That's exactly the type of thing I was thinking of doing. (It will go one
better than the old Netscape in that if there is a lock file because of a
previous crash, or whatever, then it will allow you to take over the lock
if you want to, rather than having to delete it at the operating system
level.)
Wayne
On Tue, 18 Sep 2007, Brian Smith wrote:
> On Tue, 18 Sep 2007, Rasmus Fogh wrote:
>
> > Locking the files would not be that easy to set up. In version 1.1 we
> > can have several Project.xml all pointing to the same set of data. This
> > would make sense if e.g. you were working on different constraint lists
> > and wanted the 'currentConstraintStore' to point to different files.
>
> OK. Looks like things are definitely going to get more complicated.
>
> > Proper handling of concurrent access requires a database. Anything we
> > could do in a file implementation would have to be simple and limited,
> > otherwise we would end inventing our own DB system.
>
> Don't even think of going there!
>
> > I would like a more precise list of the kind of situation people want us
> > to deal with.
>
> It should be rare that two users try to modify the disk copy of a project
> at the same time. In most situations filesystem permissions should
> prevent this from happening.
>
> More likely is that one user accidentally/intentionally opens two copies
> of the same project. Under such circumstances, it would be nice to warn
> the user of the dangerous waters they have entered - you might not want to
> disable functionality because who knows precisely why the second copy had
> been opened.
>
> If we accept the argument for a warning, how could it be implemented? A
> simplistic way to do this would be to create a file called e.g. "lock" in
> the project specific directory on opening a project and remove it on
> closing. It could even contain the python process' PID for validation.

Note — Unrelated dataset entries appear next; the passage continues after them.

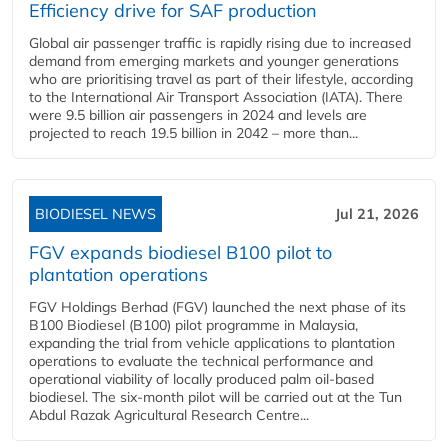
Efficiency drive for SAF production
Global air passenger traffic is rapidly rising due to increased
demand from emerging markets and younger generations
who are prioritising travel as part of their lifestyle, according
to the International Air Transport Association (IATA). There
were 9.5 billion air passengers in 2024 and levels are
projected to reach 19.5 billion in 2042 – more than...
BIODIESEL NEWS
Jul 21, 2026
FGV expands biodiesel B100 pilot to
plantation operations
FGV Holdings Berhad (FGV) launched the next phase of its
B100 Biodiesel (B100) pilot programme in Malaysia,
expanding the trial from vehicle applications to plantation
operations to evaluate the technical performance and
operational viability of locally produced palm oil-based
biodiesel. The six-month pilot will be carried out at the Tun
Abdul Razak Agricultural Research Centre...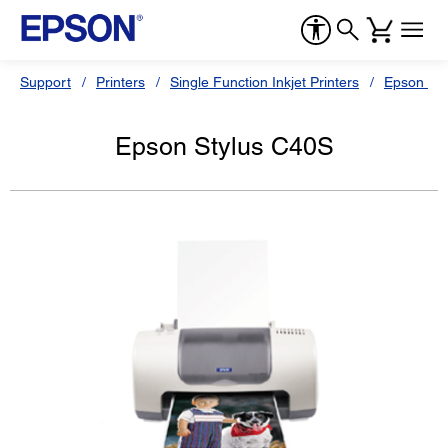
Support
Printers
Single Function Inkjet Printers
Epson Sty
Epson Stylus C40S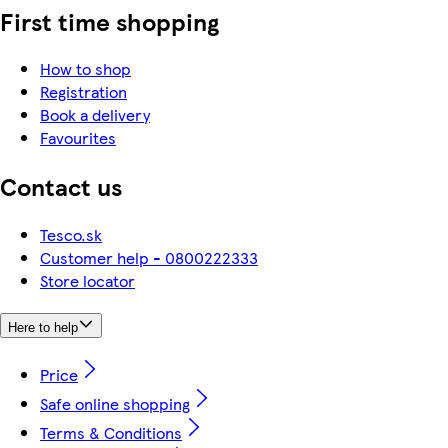
First time shopping
How to shop
Registration
Book a delivery
Favourites
Contact us
Tesco.sk
Customer help - 0800222333
Store locator
Here to help
Price
Safe online shopping
Terms & Conditions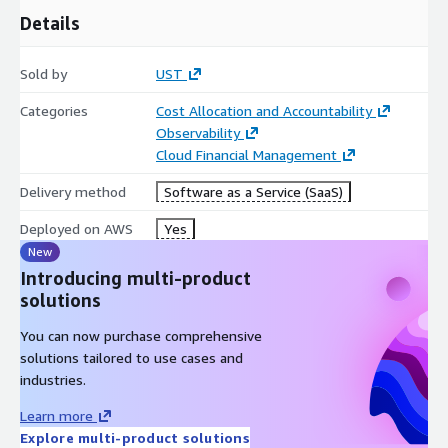
visibility, strengthen governance, operationalize optimization
Details
practices, and align cloud investments with business value.
Sold by
UST
Categories
Cost Allocation and Accountability
Observability
Cloud Financial Management
Delivery method
Software as a Service (SaaS)
Deployed on AWS
Yes
New
Introducing multi-product
solutions
You can now purchase comprehensive
solutions tailored to use cases and
industries.
Learn more
Explore multi-product solutions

> Then another analysis process opening the same project would know to issue
> the warning. If the lock had not been removed (e.g. due to a previous
> crash), it would be easy for the user to find & remove it and reopen the
> project. There's probably cleverer/more portable ways of doing this.
>
> Brian
>
> --
> Dr. Brian O. Smith ---------------------- B Smith at bio gla ac uk
> Division of Biochemistry & Molecular Biology,
> Institute Biomedical & Life Sciences,
> Joseph Black Building, University of Glasgow, Glasgow G12 8QQ, UK.